Throughout the last few weeks, children have been speaking up and sharing their experience of a system desperately letting them down. The message from children is loud and clear. They are telling the Department of Education over and over again that they are not being supported appropriately in school. They are not getting the same opportunity to access the curriculum as their peers. Children as young as five are having their wellbeing and prospects for the future shattered.  They wait months and years to get support, and sometimes that support comes too late for them, leaving children and their parents to live with the lasting consequences of the system’s inadequacies and inaction.

And yet, the concerns of children and families are simply not being listened to by the Department of Education.

Inclusion Ireland, AsIAm and Down Syndrome Ireland are deeply, deeply concerned by this.

On behalf of children – Inclusion Ireland, AsIAm and Down Syndrome Ireland – urgently request that the Department of Education acknowledge the real concerns of children and respond properly to their very real everyday lived experience of school.

Our children deserve to be listened to, acknowledged, respected, and to have their rights met at school.

We ask anyone reading this to please add your voice and power to support the voice of Autistic children and disabled children.

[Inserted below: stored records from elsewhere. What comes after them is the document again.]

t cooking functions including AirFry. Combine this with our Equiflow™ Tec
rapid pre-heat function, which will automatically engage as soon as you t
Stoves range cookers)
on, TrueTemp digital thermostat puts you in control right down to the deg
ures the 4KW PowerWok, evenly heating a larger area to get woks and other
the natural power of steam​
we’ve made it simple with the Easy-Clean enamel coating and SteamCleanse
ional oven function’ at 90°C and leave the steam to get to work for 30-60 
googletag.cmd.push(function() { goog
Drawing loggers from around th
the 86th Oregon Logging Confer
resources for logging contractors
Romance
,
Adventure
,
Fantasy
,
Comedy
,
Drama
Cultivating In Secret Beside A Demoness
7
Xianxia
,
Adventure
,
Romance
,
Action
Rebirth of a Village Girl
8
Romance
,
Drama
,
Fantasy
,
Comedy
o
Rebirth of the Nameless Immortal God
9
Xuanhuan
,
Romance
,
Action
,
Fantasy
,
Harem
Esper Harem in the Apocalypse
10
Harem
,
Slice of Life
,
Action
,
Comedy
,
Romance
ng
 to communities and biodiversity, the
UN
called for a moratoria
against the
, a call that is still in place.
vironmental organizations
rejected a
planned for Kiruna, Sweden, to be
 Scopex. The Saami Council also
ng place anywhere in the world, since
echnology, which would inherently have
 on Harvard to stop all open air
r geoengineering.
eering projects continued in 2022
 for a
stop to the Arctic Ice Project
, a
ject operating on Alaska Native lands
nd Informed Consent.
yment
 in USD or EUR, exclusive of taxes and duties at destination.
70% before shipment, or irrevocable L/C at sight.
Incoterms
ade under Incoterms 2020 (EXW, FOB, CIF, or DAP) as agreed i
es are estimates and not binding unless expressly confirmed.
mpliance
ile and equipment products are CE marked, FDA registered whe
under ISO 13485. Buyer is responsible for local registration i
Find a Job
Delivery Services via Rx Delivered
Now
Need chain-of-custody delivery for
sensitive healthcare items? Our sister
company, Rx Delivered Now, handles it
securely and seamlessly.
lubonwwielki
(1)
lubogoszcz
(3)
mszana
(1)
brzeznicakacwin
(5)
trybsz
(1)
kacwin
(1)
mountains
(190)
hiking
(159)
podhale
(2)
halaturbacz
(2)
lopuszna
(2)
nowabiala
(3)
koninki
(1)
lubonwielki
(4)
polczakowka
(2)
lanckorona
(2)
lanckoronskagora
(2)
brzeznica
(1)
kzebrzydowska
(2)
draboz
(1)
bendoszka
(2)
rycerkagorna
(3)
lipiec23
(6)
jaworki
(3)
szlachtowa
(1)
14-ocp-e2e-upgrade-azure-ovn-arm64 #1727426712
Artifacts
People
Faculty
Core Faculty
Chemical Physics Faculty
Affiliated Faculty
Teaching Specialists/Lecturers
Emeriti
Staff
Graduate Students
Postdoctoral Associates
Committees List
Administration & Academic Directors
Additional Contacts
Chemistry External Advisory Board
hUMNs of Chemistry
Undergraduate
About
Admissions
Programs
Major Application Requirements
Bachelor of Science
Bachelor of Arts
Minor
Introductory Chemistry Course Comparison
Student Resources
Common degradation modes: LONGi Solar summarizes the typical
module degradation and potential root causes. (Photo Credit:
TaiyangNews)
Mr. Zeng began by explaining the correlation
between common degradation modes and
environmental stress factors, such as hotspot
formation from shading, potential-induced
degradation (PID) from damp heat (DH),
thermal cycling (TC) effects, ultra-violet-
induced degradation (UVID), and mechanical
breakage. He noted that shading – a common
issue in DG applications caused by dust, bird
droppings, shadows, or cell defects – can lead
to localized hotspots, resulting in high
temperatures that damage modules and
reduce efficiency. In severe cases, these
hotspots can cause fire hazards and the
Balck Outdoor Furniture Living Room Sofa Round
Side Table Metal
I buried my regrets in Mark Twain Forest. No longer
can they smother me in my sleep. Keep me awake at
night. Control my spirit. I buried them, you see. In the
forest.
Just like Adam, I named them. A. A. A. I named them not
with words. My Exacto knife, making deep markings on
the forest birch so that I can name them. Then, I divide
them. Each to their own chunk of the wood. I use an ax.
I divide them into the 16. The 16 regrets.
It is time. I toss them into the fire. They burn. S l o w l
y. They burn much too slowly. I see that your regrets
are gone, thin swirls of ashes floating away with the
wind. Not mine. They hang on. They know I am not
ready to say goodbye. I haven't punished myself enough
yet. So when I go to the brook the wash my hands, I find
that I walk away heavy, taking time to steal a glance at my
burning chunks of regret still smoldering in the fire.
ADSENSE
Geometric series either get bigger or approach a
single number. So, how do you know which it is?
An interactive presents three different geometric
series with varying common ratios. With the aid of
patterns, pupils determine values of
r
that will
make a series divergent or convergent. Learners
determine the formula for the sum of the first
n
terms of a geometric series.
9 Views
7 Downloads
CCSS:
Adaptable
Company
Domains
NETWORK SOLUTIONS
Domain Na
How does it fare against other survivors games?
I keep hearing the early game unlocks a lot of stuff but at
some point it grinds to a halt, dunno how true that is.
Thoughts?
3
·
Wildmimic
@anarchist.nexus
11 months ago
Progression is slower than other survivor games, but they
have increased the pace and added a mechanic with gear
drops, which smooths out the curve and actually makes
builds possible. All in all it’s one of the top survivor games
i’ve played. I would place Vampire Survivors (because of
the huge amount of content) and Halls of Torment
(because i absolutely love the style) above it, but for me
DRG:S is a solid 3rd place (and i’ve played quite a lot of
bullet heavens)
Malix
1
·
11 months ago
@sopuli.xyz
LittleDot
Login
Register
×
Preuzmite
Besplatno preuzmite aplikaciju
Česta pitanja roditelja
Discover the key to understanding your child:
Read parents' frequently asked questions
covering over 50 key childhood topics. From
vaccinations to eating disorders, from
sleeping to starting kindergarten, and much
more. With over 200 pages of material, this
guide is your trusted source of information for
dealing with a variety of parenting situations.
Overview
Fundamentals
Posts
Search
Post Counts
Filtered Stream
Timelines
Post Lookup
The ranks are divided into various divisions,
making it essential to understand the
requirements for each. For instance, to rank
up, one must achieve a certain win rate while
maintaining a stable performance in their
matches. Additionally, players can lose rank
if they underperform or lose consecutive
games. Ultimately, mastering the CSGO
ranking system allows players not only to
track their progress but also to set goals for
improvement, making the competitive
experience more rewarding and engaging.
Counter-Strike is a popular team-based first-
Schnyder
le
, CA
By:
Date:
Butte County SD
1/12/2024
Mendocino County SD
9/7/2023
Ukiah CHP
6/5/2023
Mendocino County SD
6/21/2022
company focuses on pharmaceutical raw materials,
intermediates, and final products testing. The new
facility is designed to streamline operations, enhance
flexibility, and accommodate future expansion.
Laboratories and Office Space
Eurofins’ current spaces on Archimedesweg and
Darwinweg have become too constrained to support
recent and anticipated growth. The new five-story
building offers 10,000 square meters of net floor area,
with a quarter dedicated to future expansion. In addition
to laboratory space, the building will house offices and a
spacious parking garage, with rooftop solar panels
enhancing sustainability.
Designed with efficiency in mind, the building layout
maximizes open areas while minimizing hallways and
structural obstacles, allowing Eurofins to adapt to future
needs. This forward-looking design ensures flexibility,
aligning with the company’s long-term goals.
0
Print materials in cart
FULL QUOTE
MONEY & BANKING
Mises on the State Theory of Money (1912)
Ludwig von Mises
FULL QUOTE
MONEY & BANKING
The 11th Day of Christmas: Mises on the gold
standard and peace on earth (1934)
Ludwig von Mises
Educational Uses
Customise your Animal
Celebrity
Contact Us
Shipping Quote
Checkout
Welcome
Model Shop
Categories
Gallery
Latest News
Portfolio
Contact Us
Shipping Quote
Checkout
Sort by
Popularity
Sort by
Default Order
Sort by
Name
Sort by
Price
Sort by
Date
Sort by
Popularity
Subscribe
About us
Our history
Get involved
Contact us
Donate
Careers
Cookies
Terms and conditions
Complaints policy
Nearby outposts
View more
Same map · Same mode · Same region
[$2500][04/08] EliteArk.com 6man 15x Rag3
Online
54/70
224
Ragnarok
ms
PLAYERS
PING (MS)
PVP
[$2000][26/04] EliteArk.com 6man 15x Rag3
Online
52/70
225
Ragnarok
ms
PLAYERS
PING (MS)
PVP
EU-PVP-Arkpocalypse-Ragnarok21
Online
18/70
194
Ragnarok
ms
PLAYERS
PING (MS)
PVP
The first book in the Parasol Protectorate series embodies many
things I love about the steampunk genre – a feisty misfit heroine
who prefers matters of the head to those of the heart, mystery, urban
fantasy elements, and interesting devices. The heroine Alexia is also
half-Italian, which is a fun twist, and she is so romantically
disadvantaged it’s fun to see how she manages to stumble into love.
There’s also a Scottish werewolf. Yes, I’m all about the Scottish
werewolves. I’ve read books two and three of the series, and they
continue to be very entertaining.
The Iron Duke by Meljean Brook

We are calling on the Department to urgently:

– Provide transparency on this issue by disclosing the budget it sought through the estimates process for the SET allocation model

– ⁠Publish accessible information about the changes to the allocation model which are clear and consistent for families

– ⁠Show confidence in its own model, and comply with basic good governance and good administration, by putting in place and publish a budget for the Exceptional Review Process and guaranteeing the independence of the process

– ⁠Provide a written framework document on how disability stakeholders will be consulted into the future, which demonstrate an understanding of the UNCRPD and the fundamental obligation to centrally consult disability stakeholders.

We are calling on all our members to make contact with their public representatives to seek assurances from Minister Madigan and Foley in this regard. Additionally, we encourage our community members to make their views known to all with a stake in the education system.